Exercise goal
Without including the pictures, copy out every line below.

[Dataset entries]
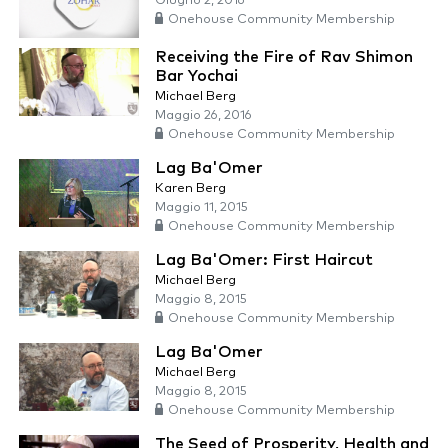
Giugno 2, 2016
Onehouse Community Membership
Receiving the Fire of Rav Shimon
Bar Yochai
Michael Berg
Maggio 26, 2016
Onehouse Community Membership
Lag Ba'Omer
Karen Berg
Maggio 11, 2015
Onehouse Community Membership
Lag Ba'Omer: First Haircut
Michael Berg
Maggio 8, 2015
Onehouse Community Membership
Lag Ba'Omer
Michael Berg
Maggio 8, 2015
Onehouse Community Membership
The Seed of Prosperity, Health and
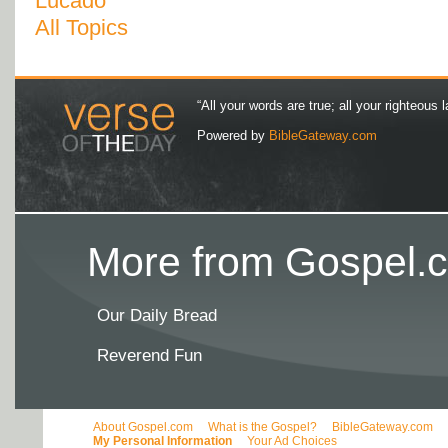
Lucado
All Topics
“All your words are true; all your righteous l
Powered by
BibleGateway.com
More from Gospel.c
Our Daily Bread
Reverend Fun
About Gospel.com
What is the Gospel?
BibleGateway.com
My Personal Information
Your Ad Choices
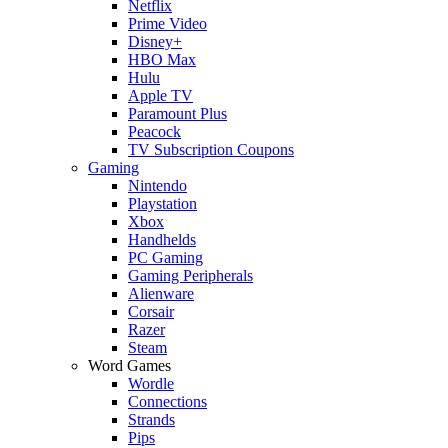
Netflix
Prime Video
Disney+
HBO Max
Hulu
Apple TV
Paramount Plus
Peacock
TV Subscription Coupons
Gaming
Nintendo
Playstation
Xbox
Handhelds
PC Gaming
Gaming Peripherals
Alienware
Corsair
Razer
Steam
Word Games
Wordle
Connections
Strands
Pips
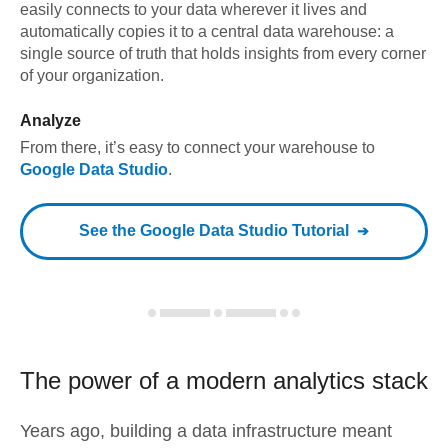
easily connects to your data wherever it lives and
automatically copies it to a central data warehouse: a
single source of truth that holds insights from every corner
of your organization.
Analyze
From there, it’s easy to connect your warehouse to
Google Data Studio
.
See the
Google Data Studio
Tutorial
The power of a modern
analytics stack
Years ago, building a data infrastructure meant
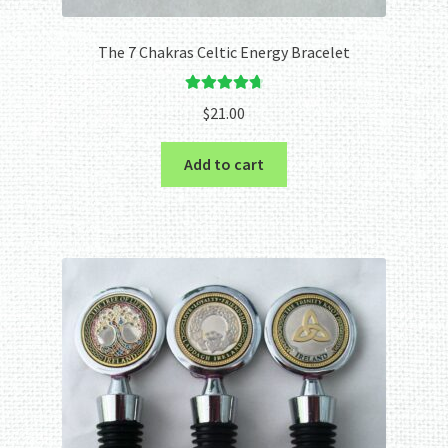
The 7 Chakras Celtic Energy Bracelet
Rated
4.80
$
21.00
out of 5
Add to cart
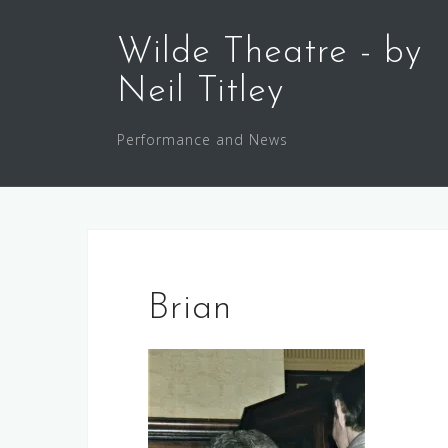
Skip
to
Wilde Theatre - by
content
Neil Titley
Performance and News
Brian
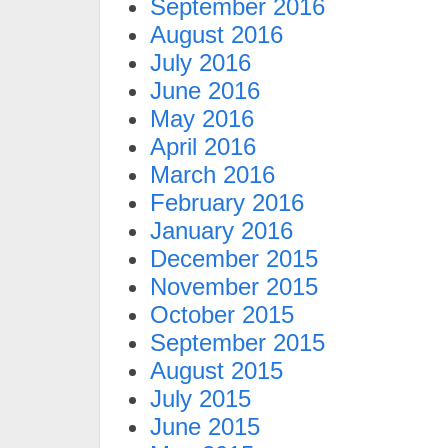
September 2016
August 2016
July 2016
June 2016
May 2016
April 2016
March 2016
February 2016
January 2016
December 2015
November 2015
October 2015
September 2015
August 2015
July 2015
June 2015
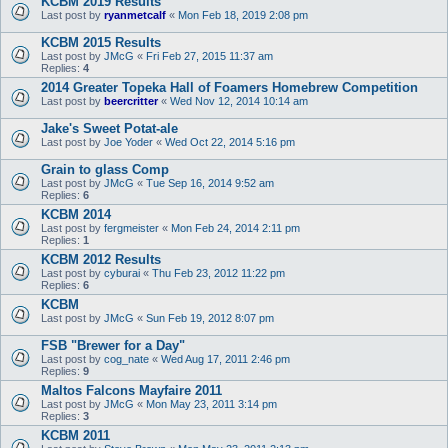
KCBM 2019 Results
Last post by
ryanmetcalf
«
Mon Feb 18, 2019 2:08 pm
KCBM 2015 Results
Last post by
JMcG
«
Fri Feb 27, 2015 11:37 am
Replies:
4
2014 Greater Topeka Hall of Foamers Homebrew Competition
Last post by
beercritter
«
Wed Nov 12, 2014 10:14 am
Jake's Sweet Potat-ale
Last post by
Joe Yoder
«
Wed Oct 22, 2014 5:16 pm
Grain to glass Comp
Last post by
JMcG
«
Tue Sep 16, 2014 9:52 am
Replies:
6
KCBM 2014
Last post by
fergmeister
«
Mon Feb 24, 2014 2:11 pm
Replies:
1
KCBM 2012 Results
Last post by
cyburai
«
Thu Feb 23, 2012 11:22 pm
Replies:
6
KCBM
Last post by
JMcG
«
Sun Feb 19, 2012 8:07 pm
FSB "Brewer for a Day"
Last post by
cog_nate
«
Wed Aug 17, 2011 2:46 pm
Replies:
9
Maltos Falcons Mayfaire 2011
Last post by
JMcG
«
Mon May 23, 2011 3:14 pm
Replies:
3
KCBM 2011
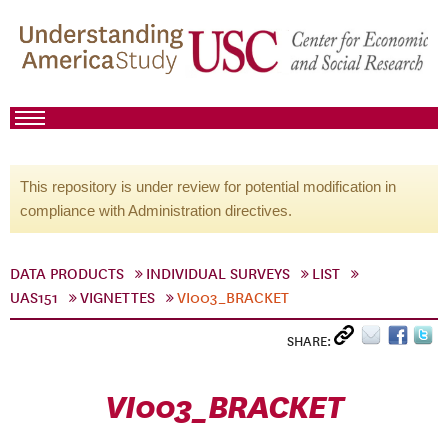
This repository is under review for potential modification in
compliance with Administration directives.
DATA PRODUCTS
INDIVIDUAL SURVEYS
LIST
UAS151
VIGNETTES
VI003_BRACKET
SHARE:
VI003_BRACKET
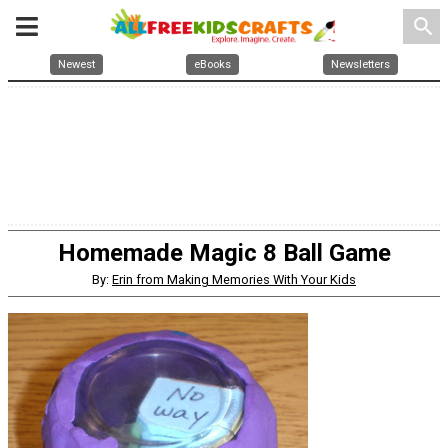
search
Newest
eBooks
Newsletters
Homemade Magic 8 Ball Game
By:
Erin from Making Memories With Your Kids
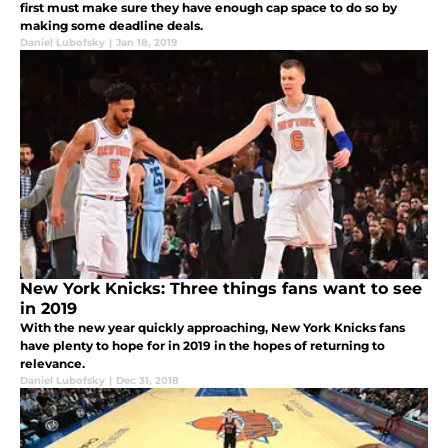
first must make sure they have enough cap space to do so by
making some deadline deals.
Daniel Lubofsky
|
Jan 18, 2019
New York Knicks: Three things fans want to see
in 2019
With the new year quickly approaching, New York Knicks fans
have plenty to hope for in 2019 in the hopes of returning to
relevance.
Daniel Lubofsky
|
Dec 31, 2018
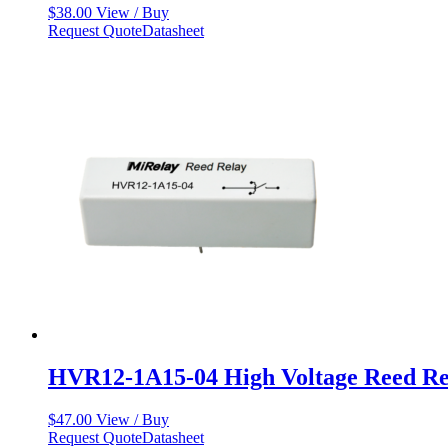
$
38.00
View / Buy
Request Quote
Datasheet
HVR12-1A15-04 High Voltage Reed Re
$
47.00
View / Buy
Request Quote
Datasheet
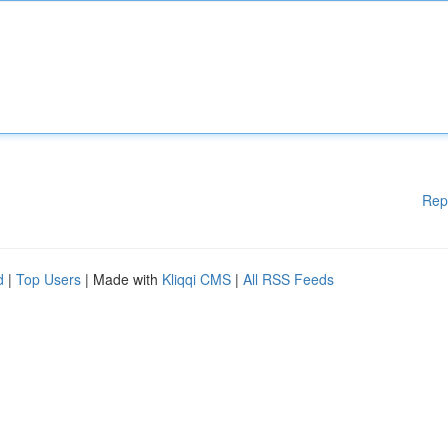
Rep
d
|
Top Users
| Made with
Kliqqi CMS
|
All RSS Feeds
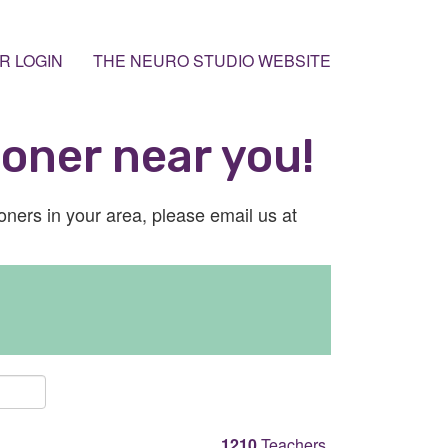
R LOGIN
THE NEURO STUDIO WEBSITE
ioner near you!
ioners in your area, please email us at
1210
Teachers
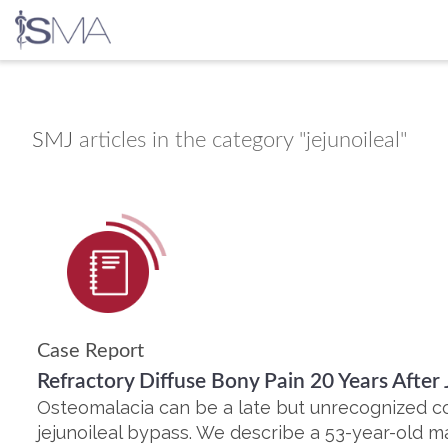
Skip
to
content
SMJ
articles in the category "jejunoileal"
Case Report
Refractory Diffuse Bony Pain 20 Years After 
Osteomalacia can be a late but unrecognized c
jejunoileal bypass. We describe a 53-year-old 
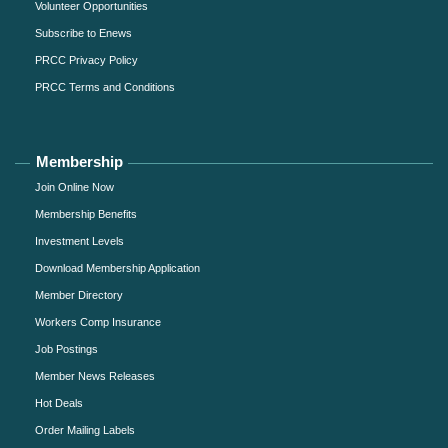
Volunteer Opportunities
Subscribe to Enews
PRCC Privacy Policy
PRCC Terms and Conditions
Membership
Join Online Now
Membership Benefits
Investment Levels
Download Membership Application
Member Directory
Workers Comp Insurance
Job Postings
Member News Releases
Hot Deals
Order Mailing Labels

Your solution
Giugno 2, 2016
Onehouse Community Membership
Receiving the Fire of Rav Shimon
Bar Yochai
Michael Berg
Maggio 26, 2016
Onehouse Community Membership
Lag Ba'Omer
Karen Berg
Maggio 11, 2015
Onehouse Community Membership
Lag Ba'Omer: First Haircut
Michael Berg
Maggio 8, 2015
Onehouse Community Membership
Lag Ba'Omer
Michael Berg
Maggio 8, 2015
Onehouse Community Membership
The Seed of Prosperity, Health and
Lucado
All Topics
“All your words are true; all your righteous l
Powered by
BibleGateway.com
More from Gospel.c
Our Daily Bread
Reverend Fun
About Gospel.com
What is the Gospel?
BibleGateway.com
My Personal Information
Your Ad Choices
Netflix
Prime Video
Disney+
HBO Max
Hulu
Apple TV
Paramount Plus
Peacock
TV Subscription Coupons
Gaming
Nintendo
Playstation
Xbox
Handhelds
PC Gaming
Gaming Peripherals
Alienware
Corsair
Razer
Steam
Word Games
Wordle
Connections
Strands
Pips
easily connects to your data wherever it lives and
automatically copies it to a central data warehouse: a
single source of truth that holds insights from every corner
of your organization.
Analyze
From there, it’s easy to connect your warehouse to
Google Data Studio
.
See the
Google Data Studio
Tutorial
The power of a modern
analytics stack
Years ago, building a data infrastructure meant
The 7 Chakras Celtic Energy Bracelet
Rated
4.80
$
21.00
out of 5
Add to cart
Skip
to
Wilde Theatre - by
content
Neil Titley
Performance and News
Brian
September 2016
August 2016
July 2016
June 2016
May 2016
April 2016
March 2016
February 2016
January 2016
December 2015
November 2015
October 2015
September 2015
August 2015
July 2015
June 2015
KCBM 2019 Results
Last post by
ryanmetcalf
«
Mon Feb 18, 2019 2:08 pm
KCBM 2015 Results
Last post by
JMcG
«
Fri Feb 27, 2015 11:37 am
Replies:
4
2014 Greater Topeka Hall of Foamers Homebrew Competition
Last post by
beercritter
«
Wed Nov 12, 2014 10:14 am
Jake's Sweet Potat-ale
Last post by
Joe Yoder
«
Wed Oct 22, 2014 5:16 pm
Grain to glass Comp
Last post by
JMcG
«
Tue Sep 16, 2014 9:52 am
Replies:
6
KCBM 2014
Last post by
fergmeister
«
Mon Feb 24, 2014 2:11 pm
Replies:
1
KCBM 2012 Results
Last post by
cyburai
«
Thu Feb 23, 2012 11:22 pm
Replies:
6
KCBM
Last post by
JMcG
«
Sun Feb 19, 2012 8:07 pm
FSB "Brewer for a Day"
Last post by
cog_nate
«
Wed Aug 17, 2011 2:46 pm
Replies:
9
Maltos Falcons Mayfaire 2011
Last post by
JMcG
«
Mon May 23, 2011 3:14 pm
Replies:
3
KCBM 2011
This repository is under review for potential modification in
compliance with Administration directives.
DATA PRODUCTS
INDIVIDUAL SURVEYS
LIST
UAS151
VIGNETTES
VI003_BRACKET
SHARE:
VI003_BRACKET
search
Newest
eBooks
Newsletters
Homemade Magic 8 Ball Game
By:
Erin from Making Memories With Your Kids
first must make sure they have enough cap space to do so by
making some deadline deals.
Daniel Lubofsky
|
Jan 18, 2019
New York Knicks: Three things fans want to see
in 2019
With the new year quickly approaching, New York Knicks fans
have plenty to hope for in 2019 in the hopes of returning to
relevance.
Daniel Lubofsky
|
Dec 31, 2018
$
38.00
View / Buy
Request Quote
Datasheet
HVR12-1A15-04 High Voltage Reed Re
$
47.00
View / Buy
Request Quote
Datasheet
Rep
d
|
Top Users
| Made with
Kliqqi CMS
|
All RSS Feeds
R LOGIN
THE NEURO STUDIO WEBSITE
ioner near you!
ioners in your area, please email us at
1210
Teachers
Skip
to
content
SMJ
articles in the category "jejunoileal"
Case Report
Refractory Diffuse Bony Pain 20 Years After 
Osteomalacia can be a late but unrecognized c
jejunoileal bypass. We describe a 53-year-old 
Volunteer Opportunities
Subscribe to Enews
PRCC Privacy Policy
PRCC Terms and Conditions
Membership
Join Online Now
Membership Benefits
Investment Levels
Download Membership Application
Member Directory
Workers Comp Insurance
Job Postings
Member News Releases
Hot Deals
Order Mailing Labels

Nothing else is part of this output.